APLS in Sri Lanka is an established program, set up and part funded in conjunction with UNICEF.
APLS Sri Lanka have been running GIC, APLS and Instructor Development courses this year after a COVID-19 hiatus.
Sri Lankan faculty are regular visitors to Australia, and are also supporting the development of APLS in the Maldives.
The first APLS international course in this archipelago off the southern coast of Sri Lanka took place in 2013 supported by Australian and Sri Lankan APLS faculty. A GIC for local instructors followed a year later, and the first course with local faculty took place in 2015. The Maldives now has a thriving cohort of local instructors, course directors and coordinators.
The next APLS course in the Maldives will again be supported by Australian faculty following the Sri Lanka programs in October 2023. Sri Lankan APLS faculty have been instrumental supporters of the Maldives programs, underlying the importance of local support networks.
An established program running almost independently. Courses run via the APLS / ALSG model recommenced in 2019, and international faculty returned to Vietnam for the first time this year since COVID.
This year in April, APLS International faculty supported GIC and APLS courses in Vietnam.
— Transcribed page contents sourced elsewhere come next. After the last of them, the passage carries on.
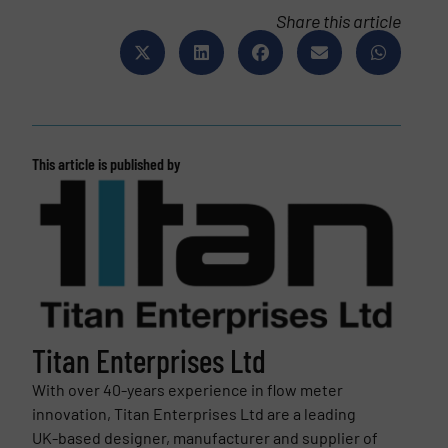
Share this article
This article is published by
Titan Enterprises Ltd
With over 40-years experience in flow meter
innovation, Titan Enterprises Ltd are a leading
UK-based designer, manufacturer and supplier of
Here, you can see an example of the improvisation required on international courses - sandals being used in lieu of defib paddles during an advanced life support skills station.
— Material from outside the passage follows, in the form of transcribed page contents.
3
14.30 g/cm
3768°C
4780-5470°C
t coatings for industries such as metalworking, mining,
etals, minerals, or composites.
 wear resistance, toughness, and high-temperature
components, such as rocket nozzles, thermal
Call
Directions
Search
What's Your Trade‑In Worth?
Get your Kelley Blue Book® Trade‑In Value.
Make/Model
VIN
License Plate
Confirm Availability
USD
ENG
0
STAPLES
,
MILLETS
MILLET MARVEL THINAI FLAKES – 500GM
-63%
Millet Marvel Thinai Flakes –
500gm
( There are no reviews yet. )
APLS in Cambodia is now in the 'maintenance' phase, which means this program is locally self-sufficient for provider courses.
This year APLS Cambodia will be adopting the interactive APLS & PLS programs - moving away from lectures to an interactive, discussion and scenario-based training approach.
This move was inspired by one of Cambodia's clinical leads attending education skills training in Melbourne courtesy of an APLS International scholarship, support from the APLS education team and use of the same online learning package that APLS candidates in Australia take before a course.
"The APLS course is really intense. We do all these things every day but we don’t always follow a structured approach. So with this APLS training it has instilled some structure, and I will take this back to my staff.
It is very challenging and it is very rewarding. I have learnt a lot. It is a really good course and I highly recommend it.
It’s been a long journey, I took about 17 hours to complete the online learning. On Tuesday during the face-to-face course testing I was the last one to leave the room, I left at 5:45pm and now I am only one of 2 people that have successfully completed all the components... and I am holding the fruit of my labour [an APLS certificate]. So yeah, you can do it, cheers!"